══ Material for the task

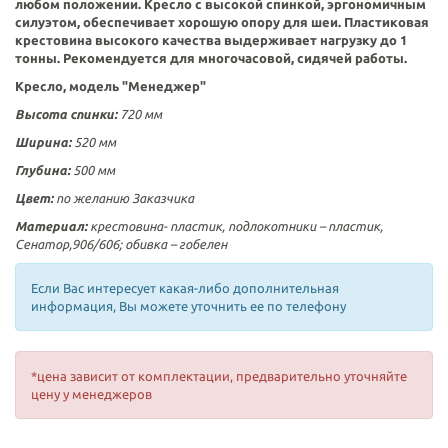
любом положении. Кресло с высокой спинкой, эргономичным
силуэтом, обеспечивает хорошую опору для шеи. Пластиковая
крестовина высокого качества выдерживает нагрузку до 1
тонны. Рекомендуется для многочасовой, сидячей работы.
Кресло, модель "Менеджер"
Высота спинки:
720 мм
Ширина:
520 мм
Глубина:
500 мм
Цвет:
по желанию Заказчика
Материал:
крестовина- пластик, подлокотники – пластик,
Сенатор,906/606; обивка – гобелен
Если Вас интересует какая-либо дополнительная
информация, Вы можете уточнить ее по телефону
*цена зависит от комплектации, предварительно уточняйте
цену у менеджеров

════

What the task requires
Give back all of the entries above exactly, with the pictures excluded.

Expected answer
любом положении. Кресло с высокой спинкой, эргономичным
силуэтом, обеспечивает хорошую опору для шеи. Пластиковая
крестовина высокого качества выдерживает нагрузку до 1
тонны. Рекомендуется для многочасовой, сидячей работы.
Кресло, модель "Менеджер"
Высота спинки:
720 мм
Ширина:
520 мм
Глубина:
500 мм
Цвет:
по желанию Заказчика
Материал:
крестовина- пластик, подлокотники – пластик,
Сенатор,906/606; обивка – гобелен
Если Вас интересует какая-либо дополнительная
информация, Вы можете уточнить ее по телефону
*цена зависит от комплектации, предварительно уточняйте
цену у менеджеров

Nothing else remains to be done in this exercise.